[Extracted information — start]

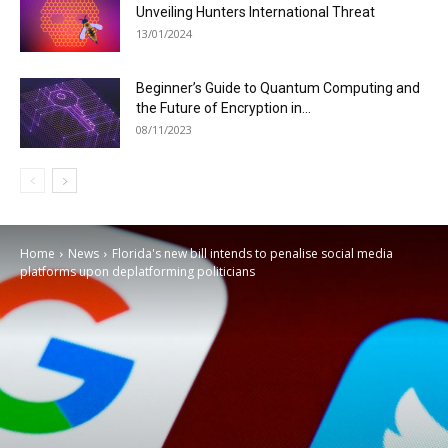
Unveiling Hunters International Threat
13/01/2024
Beginner’s Guide to Quantum Computing and
the Future of Encryption in...
08/11/2023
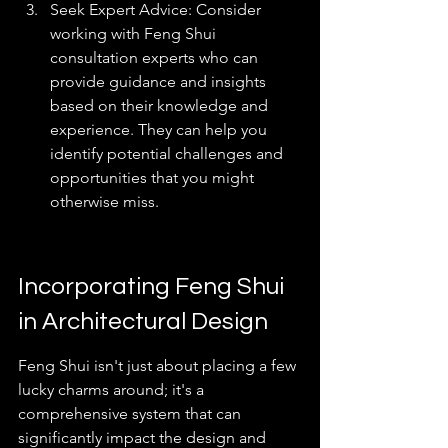
Seek Expert Advice: Consider 
working with Feng Shui 
consultation experts who can 
provide guidance and insights 
based on their knowledge and 
experience. They can help you 
identify potential challenges and 
opportunities that you might 
otherwise miss.
Incorporating Feng Shui 
in Architectural Design
Feng Shui isn't just about placing a few 
lucky charms around; it's a 
comprehensive system that can 
significantly impact the design and 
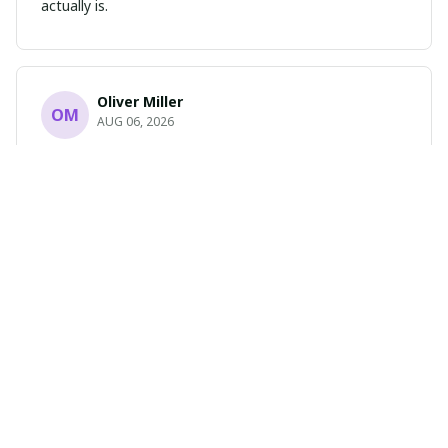
actually is.
Oliver Miller
OM
AUG 06, 2026
Absolutely Stunning
I cannot express how much I love this portrait poster.
The design is breathtaking and the print quality is
flawless. It has completely transformed the look of my
room. Highly recommend!
Sophia Green
SG
AUG 04, 2026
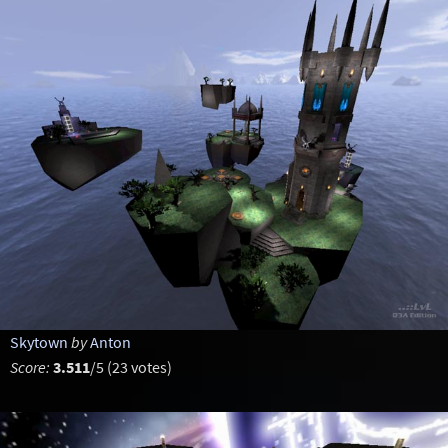
Skytown
by
Anton
Score:
3.511
/5 (23 votes)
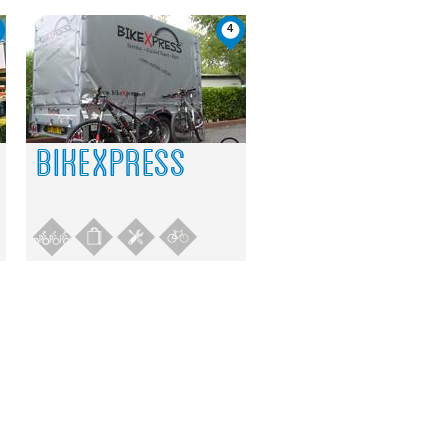
4
BIKEXPRESS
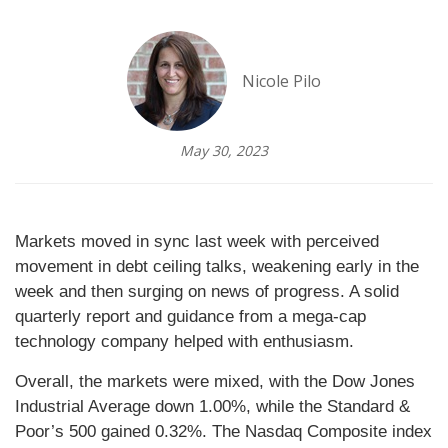
Nicole Pilo
May 30, 2023
Markets moved in sync last week with perceived
movement in debt ceiling talks, weakening early in the
week and then surging on news of progress. A solid
quarterly report and guidance from a mega-cap
technology company helped with enthusiasm.
Overall, the markets were mixed, with the Dow Jones
Industrial Average down 1.00%, while the Standard &
Poor’s 500 gained 0.32%. The Nasdaq Composite index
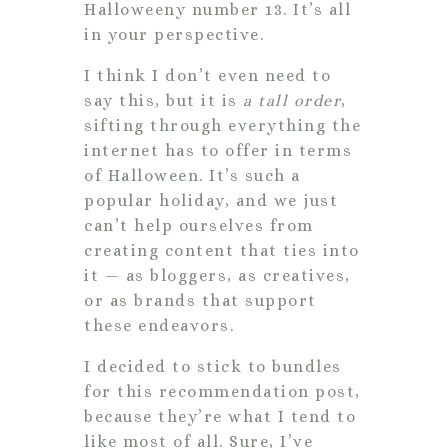
Halloweeny number 13. It’s all
in your perspective.
I think I don’t even need to
say this, but it is
a tall order
,
sifting through everything the
internet has to offer in terms
of Halloween. It’s such a
popular holiday, and we just
can’t help ourselves from
creating content that ties into
it — as bloggers, as creatives,
or as brands that support
these endeavors.
I decided to stick to bundles
for this recommendation post,
because they’re what I tend to
like most of all. Sure, I’ve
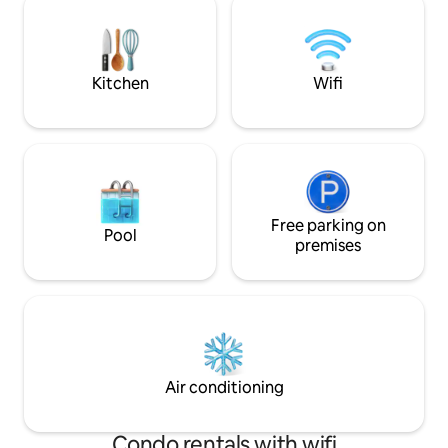
Royal wall paper..... LG Led tv, very
the airport, bus st
comfortable bed, full cotton bed linens.
few minutes away.
It likes your comfortable home.
Lantau’s nature w
Kitchen
Wifi
Free parking on
Pool
premises
Air conditioning
Condo rentals with wifi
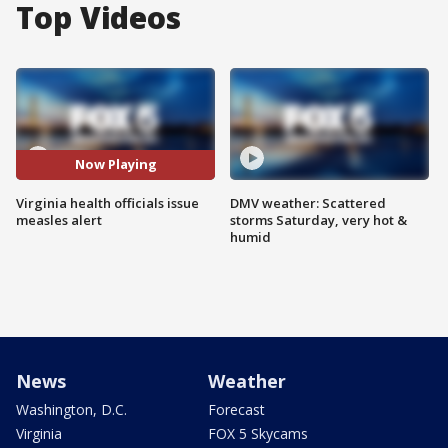
Top Videos
Now Playing
Virginia health officials issue
DMV weather: Scattered
measles alert
storms Saturday, very hot &
humid
News
Weather
Washington, D.C.
Forecast
Virginia
FOX 5 Skycams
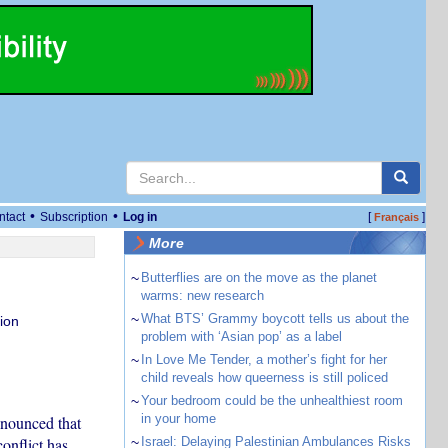
•
•
ntact
Subscription
Log in
[
]
Français
More
~
Butterflies are on the move as the planet
warms: new research
~
What BTS’ Grammy boycott tells us about the
ion
problem with ‘Asian pop’ as a label
~
In Love Me Tender, a mother’s fight for her
child reveals how queerness is still policed
~
Your bedroom could be the unhealthiest room
in your home
nnounced that
onflict has
~
Israel: Delaying Palestinian Ambulances Risks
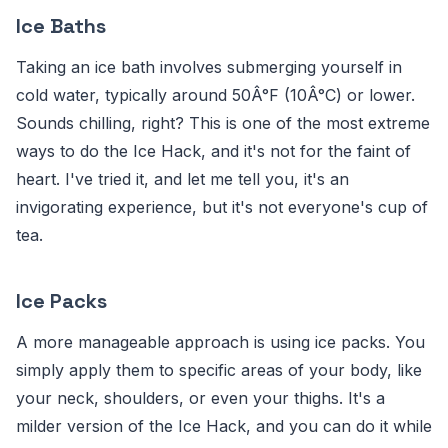
Ice Baths
Taking an ice bath involves submerging yourself in
cold water, typically around 50Â°F (10Â°C) or lower.
Sounds chilling, right? This is one of the most extreme
ways to do the Ice Hack, and it's not for the faint of
heart. I've tried it, and let me tell you, it's an
invigorating experience, but it's not everyone's cup of
tea.
Ice Packs
A more manageable approach is using ice packs. You
simply apply them to specific areas of your body, like
your neck, shoulders, or even your thighs. It's a
milder version of the Ice Hack, and you can do it while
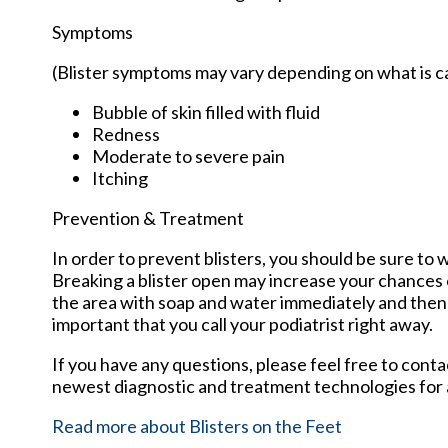
Symptoms
(Blister symptoms may vary depending on what is 
Bubble of skin filled with fluid
Redness
Moderate to severe pain
Itching
Prevention & Treatment
In order to prevent blisters, you should be sure t
Breaking a blister open may increase your chances o
the area with soap and water immediately and then ap
important that you call your podiatrist right away.
If you have any questions, please feel free to cont
newest diagnostic and treatment technologies for a
Read more about Blisters on the Feet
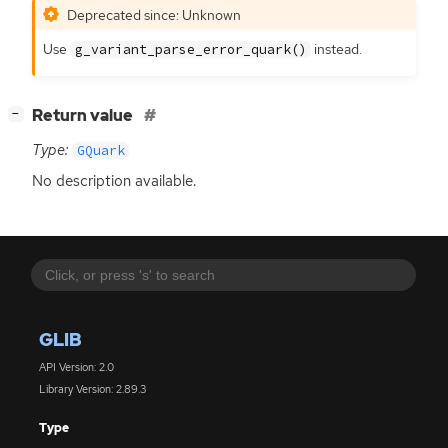
Deprecated since: Unknown
Use
instead.
g_variant_parse_error_quark()
[
]
Return value
−
Type:
GQuark
No description available.
GLIB
API Version: 2.0
Library Version: 2.89.3
Type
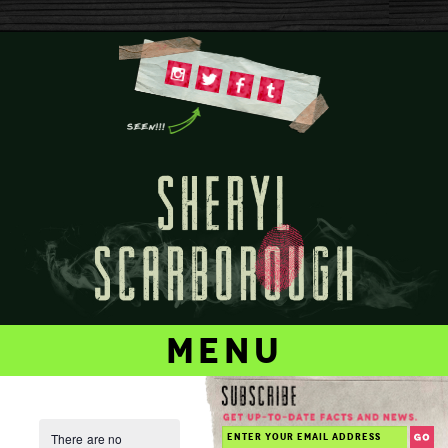
menu
There are no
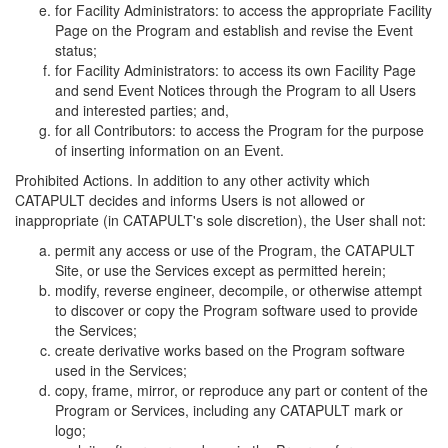
for Facility Administrators: to access the appropriate Facility
Page on the Program and establish and revise the Event
status;
for Facility Administrators: to access its own Facility Page
and send Event Notices through the Program to all Users
and interested parties; and,
for all Contributors: to access the Program for the purpose
of inserting information on an Event.
Prohibited Actions. In addition to any other activity which
CATAPULT decides and informs Users is not allowed or
inappropriate (in CATAPULT's sole discretion), the User shall not:
permit any access or use of the Program, the CATAPULT
Site, or use the Services except as permitted herein;
modify, reverse engineer, decompile, or otherwise attempt
to discover or copy the Program software used to provide
the Services;
create derivative works based on the Program software
used in the Services;
copy, frame, mirror, or reproduce any part or content of the
Program or Services, including any CATAPULT mark or
logo;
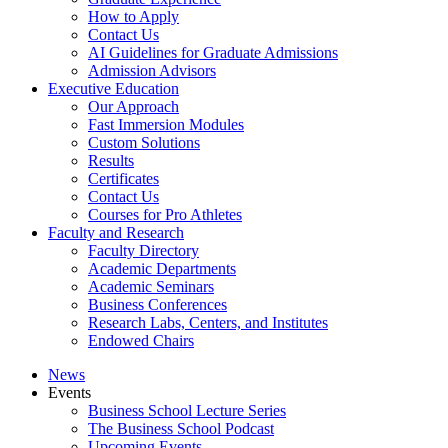
How to Apply
Contact Us
AI Guidelines for Graduate Admissions
Admission Advisors
Executive Education
Our Approach
Fast Immersion Modules
Custom Solutions
Results
Certificates
Contact Us
Courses for Pro Athletes
Faculty and Research
Faculty Directory
Academic Departments
Academic Seminars
Business Conferences
Research Labs, Centers, and Institutes
Endowed Chairs
News
Events
Business School Lecture Series
The Business School Podcast
Upcoming Events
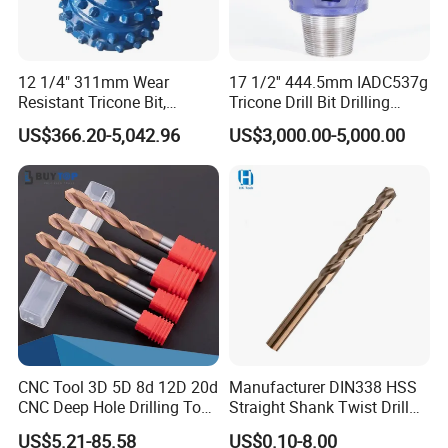
12 1/4" 311mm Wear
17 1/2'' 444.5mm IADC537g
Resistant Tricone Bit,
Tricone Drill Bit Drilling
Factory Wholesale for
Water Well Bit
US$366.20-5,042.96
US$3,000.00-5,000.00
Drilling Teams, High
Precision
CNC Tool 3D 5D 8d 12D 20d
Manufacturer DIN338 HSS
CNC Deep Hole Drilling Tool
Straight Shank Twist Drill
Tungsten Carbide External
Bit for Hardened Steel and
US$5.21-85.58
US$0.10-8.00
Coolant Twist Drill Bits
Stainless Steel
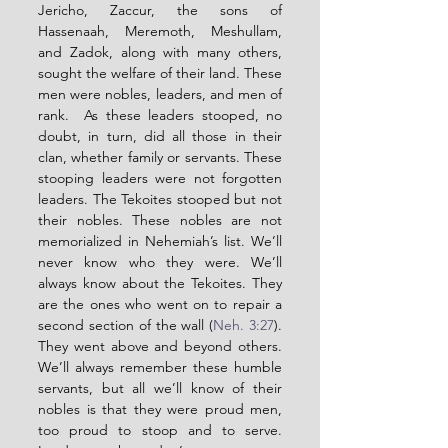
Jericho, Zaccur, the sons of 
Hassenaah, Meremoth, Meshullam, 
and Zadok, along with many others, 
sought the welfare of their land. These 
men were nobles, leaders, and men of 
rank.  As these leaders stooped, no 
doubt, in turn, did all those in their 
clan, whether family or servants. These 
stooping leaders were not forgotten 
leaders. The Tekoites stooped but not 
their nobles. These nobles are not 
memorialized in Nehemiah’s list. We’ll 
never know who they were. We’ll 
always know about the Tekoites. They 
are the ones who went on to repair a 
second section of the wall (
Neh. 3:27
). 
They went above and beyond others. 
We’ll always remember these humble 
servants, but all we’ll know of their 
nobles is that they were proud men, 
too proud to stoop and to serve. 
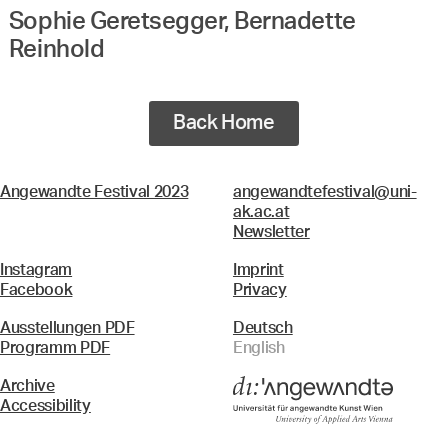
Sophie Geretsegger, Bernadette
Reinhold
Back Home
Angewandte Festival 2023
angewandtefestival@uni-
ak.ac.at
Newsletter
Instagram
Imprint
Facebook
Privacy
Ausstellungen PDF
Deutsch
Programm PDF
English
Archive
Accessibility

[Extracted information — finish]

### Exercise instructions:
Print out the entries once more, unchanged. No pictures.

### Result for this exercise:
Unveiling Hunters International Threat
13/01/2024
Beginner’s Guide to Quantum Computing and
the Future of Encryption in...
08/11/2023
Seek Expert Advice: Consider 
working with Feng Shui 
consultation experts who can 
provide guidance and insights 
based on their knowledge and 
experience. They can help you 
identify potential challenges and 
opportunities that you might 
otherwise miss.
Incorporating Feng Shui 
in Architectural Design
Feng Shui isn't just about placing a few 
lucky charms around; it's a 
comprehensive system that can 
significantly impact the design and 
actually is.
Oliver Miller
OM
AUG 06, 2026
Absolutely Stunning
I cannot express how much I love this portrait poster.
The design is breathtaking and the print quality is
flawless. It has completely transformed the look of my
room. Highly recommend!
Sophia Green
SG
AUG 04, 2026
Skytown
by
Anton
Score:
3.511
/5 (23 votes)
4
BIKEXPRESS
Nicole Pilo
May 30, 2023
Markets moved in sync last week with perceived
movement in debt ceiling talks, weakening early in the
week and then surging on news of progress. A solid
quarterly report and guidance from a mega-cap
technology company helped with enthusiasm.
Overall, the markets were mixed, with the Dow Jones
Industrial Average down 1.00%, while the Standard &
Poor’s 500 gained 0.32%. The Nasdaq Composite index
Halloweeny number 13. It’s all
in your perspective.
I think I don’t even need to
say this, but it is
a tall order
,
sifting through everything the
internet has to offer in terms
of Halloween. It’s such a
popular holiday, and we just
can’t help ourselves from
creating content that ties into
it — as bloggers, as creatives,
or as brands that support
these endeavors.
I decided to stick to bundles
for this recommendation post,
because they’re what I tend to
like most of all. Sure, I’ve
Royal wall paper..... LG Led tv, very
the airport, bus st
comfortable bed, full cotton bed linens.
few minutes away.
It likes your comfortable home.
Lantau’s nature w
Kitchen
Wifi
Free parking on
Pool
premises
Air conditioning
Condo rentals with wifi
Top Videos
Now Playing
Virginia health officials issue
DMV weather: Scattered
measles alert
storms Saturday, very hot &
humid
News
Weather
Washington, D.C.
Forecast
Virginia
FOX 5 Skycams
•
•
ntact
Subscription
Log in
[
]
Français
More
~
Butterflies are on the move as the planet
warms: new research
~
What BTS’ Grammy boycott tells us about the
ion
problem with ‘Asian pop’ as a label
~
In Love Me Tender, a mother’s fight for her
child reveals how queerness is still policed
~
Your bedroom could be the unhealthiest room
in your home
nnounced that
onflict has
~
Israel: Delaying Palestinian Ambulances Risks
Ice Baths
Taking an ice bath involves submerging yourself in
cold water, typically around 50Â°F (10Â°C) or lower.
Sounds chilling, right? This is one of the most extreme
ways to do the Ice Hack, and it's not for the faint of
heart. I've tried it, and let me tell you, it's an
invigorating experience, but it's not everyone's cup of
tea.
Ice Packs
A more manageable approach is using ice packs. You
simply apply them to specific areas of your body, like
your neck, shoulders, or even your thighs. It's a
milder version of the Ice Hack, and you can do it while
Symptoms
(Blister symptoms may vary depending on what is 
Bubble of skin filled with fluid
Redness
Moderate to severe pain
Itching
Prevention & Treatment
In order to prevent blisters, you should be sure t
Breaking a blister open may increase your chances o
the area with soap and water immediately and then ap
important that you call your podiatrist right away.
If you have any questions, please feel free to cont
newest diagnostic and treatment technologies for a
Read more about Blisters on the Feet
Deprecated since: Unknown
Use
instead.
g_variant_parse_error_quark()
[
]
Return value
−
Type:
GQuark
No description available.
GLIB
API Version: 2.0
Library Version: 2.89.3
Type
menu
There are no
for Facility Administrators: to access the appropriate Facility
Page on the Program and establish and revise the Event
status;
for Facility Administrators: to access its own Facility Page
and send Event Notices through the Program to all Users
and interested parties; and,
for all Contributors: to access the Program for the purpose
of inserting information on an Event.
Prohibited Actions. In addition to any other activity which
CATAPULT decides and informs Users is not allowed or
inappropriate (in CATAPULT's sole discretion), the User shall not:
permit any access or use of the Program, the CATAPULT
Site, or use the Services except as permitted herein;
modify, reverse engineer, decompile, or otherwise attempt
to discover or copy the Program software used to provide
the Services;
create derivative works based on the Program software
used in the Services;
copy, frame, mirror, or reproduce any part or content of the
Program or Services, including any CATAPULT mark or
logo;
How to Apply
Contact Us
AI Guidelines for Graduate Admissions
Admission Advisors
Executive Education
Our Approach
Fast Immersion Modules
Custom Solutions
Results
Certificates
Contact Us
Courses for Pro Athletes
Faculty and Research
Faculty Directory
Academic Departments
Academic Seminars
Business Conferences
Research Labs, Centers, and Institutes
Endowed Chairs
News
Events
Business School Lecture Series
The Business School Podcast
Upcoming Events
12 1/4" 311mm Wear
17 1/2'' 444.5mm IADC537g
Resistant Tricone Bit,
Tricone Drill Bit Drilling
Factory Wholesale for
Water Well Bit
US$366.20-5,042.96
US$3,000.00-5,000.00
Drilling Teams, High
Precision
CNC Tool 3D 5D 8d 12D 20d
Manufacturer DIN338 HSS
CNC Deep Hole Drilling Tool
Straight Shank Twist Drill
Tungsten Carbide External
Bit for Hardened Steel and
US$5.21-85.58
US$0.10-8.00
Coolant Twist Drill Bits
Stainless Steel
Jericho, Zaccur, the sons of 
Hassenaah, Meremoth, Meshullam, 
and Zadok, along with many others, 
sought the welfare of their land. These 
men were nobles, leaders, and men of 
rank.  As these leaders stooped, no 
doubt, in turn, did all those in their 
clan, whether family or servants. These 
stooping leaders were not forgotten 
leaders. The Tekoites stooped but not 
their nobles. These nobles are not 
memorialized in Nehemiah’s list. We’ll 
never know who they were. We’ll 
always know about the Tekoites. They 
are the ones who went on to repair a 
second section of the wall (
Neh. 3:27
). 
They went above and beyond others. 
We’ll always remember these humble 
servants, but all we’ll know of their 
nobles is that they were proud men, 
too proud to stoop and to serve. 
Sophie Geretsegger, Bernadette
Reinhold
Back Home
Angewandte Festival 2023
angewandtefestival@uni-
ak.ac.at
Newsletter
Instagram
Imprint
Facebook
Privacy
Ausstellungen PDF
Deutsch
Programm PDF
English
Archive
Accessibility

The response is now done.